### Assigned task
Look for the word "plages" in the entries and copy each line where it appears.

### Records for this exercise
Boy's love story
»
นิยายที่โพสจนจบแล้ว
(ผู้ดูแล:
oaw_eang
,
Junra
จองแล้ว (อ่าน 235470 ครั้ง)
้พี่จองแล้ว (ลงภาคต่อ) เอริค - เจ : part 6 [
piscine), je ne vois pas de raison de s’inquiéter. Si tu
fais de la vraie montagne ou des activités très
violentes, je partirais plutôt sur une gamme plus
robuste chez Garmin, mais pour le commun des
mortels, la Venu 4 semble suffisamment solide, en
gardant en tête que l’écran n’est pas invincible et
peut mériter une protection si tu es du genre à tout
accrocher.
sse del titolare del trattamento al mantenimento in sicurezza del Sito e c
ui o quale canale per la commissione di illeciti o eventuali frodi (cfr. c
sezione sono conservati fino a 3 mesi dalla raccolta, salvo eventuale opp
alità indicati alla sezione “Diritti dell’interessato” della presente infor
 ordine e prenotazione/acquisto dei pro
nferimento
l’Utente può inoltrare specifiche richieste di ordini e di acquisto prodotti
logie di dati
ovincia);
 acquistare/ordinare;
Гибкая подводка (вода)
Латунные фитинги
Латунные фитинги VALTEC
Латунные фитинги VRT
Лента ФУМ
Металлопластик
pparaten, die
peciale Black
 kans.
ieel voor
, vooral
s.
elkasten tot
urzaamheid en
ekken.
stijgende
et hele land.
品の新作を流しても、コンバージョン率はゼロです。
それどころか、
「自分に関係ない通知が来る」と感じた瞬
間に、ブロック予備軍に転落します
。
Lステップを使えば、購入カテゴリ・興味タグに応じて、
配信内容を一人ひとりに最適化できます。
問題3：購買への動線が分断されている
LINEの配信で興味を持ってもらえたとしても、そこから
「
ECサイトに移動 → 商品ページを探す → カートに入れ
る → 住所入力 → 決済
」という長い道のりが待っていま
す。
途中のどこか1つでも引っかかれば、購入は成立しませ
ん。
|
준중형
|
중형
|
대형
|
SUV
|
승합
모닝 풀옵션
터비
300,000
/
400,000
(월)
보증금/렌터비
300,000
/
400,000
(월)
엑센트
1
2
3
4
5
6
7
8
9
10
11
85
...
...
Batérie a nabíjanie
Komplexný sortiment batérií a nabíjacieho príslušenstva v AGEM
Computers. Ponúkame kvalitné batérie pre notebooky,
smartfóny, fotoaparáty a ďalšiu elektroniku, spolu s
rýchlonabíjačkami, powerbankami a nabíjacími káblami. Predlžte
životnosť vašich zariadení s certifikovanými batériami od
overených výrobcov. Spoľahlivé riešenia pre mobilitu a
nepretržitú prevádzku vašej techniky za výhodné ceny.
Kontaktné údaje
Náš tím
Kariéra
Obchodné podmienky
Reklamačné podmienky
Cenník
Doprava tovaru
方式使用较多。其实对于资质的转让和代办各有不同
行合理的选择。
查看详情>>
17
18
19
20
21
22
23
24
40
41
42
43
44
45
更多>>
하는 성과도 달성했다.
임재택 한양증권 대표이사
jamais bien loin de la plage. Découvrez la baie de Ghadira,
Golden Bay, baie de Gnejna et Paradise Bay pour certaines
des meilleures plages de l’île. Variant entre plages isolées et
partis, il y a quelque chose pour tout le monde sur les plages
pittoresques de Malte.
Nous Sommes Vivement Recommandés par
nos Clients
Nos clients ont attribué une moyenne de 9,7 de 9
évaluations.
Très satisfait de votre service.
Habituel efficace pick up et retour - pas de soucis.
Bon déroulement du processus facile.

### Response area
des meilleures plages de l’île. Variant entre plages isolées et
partis, il y a quelque chose pour tout le monde sur les plages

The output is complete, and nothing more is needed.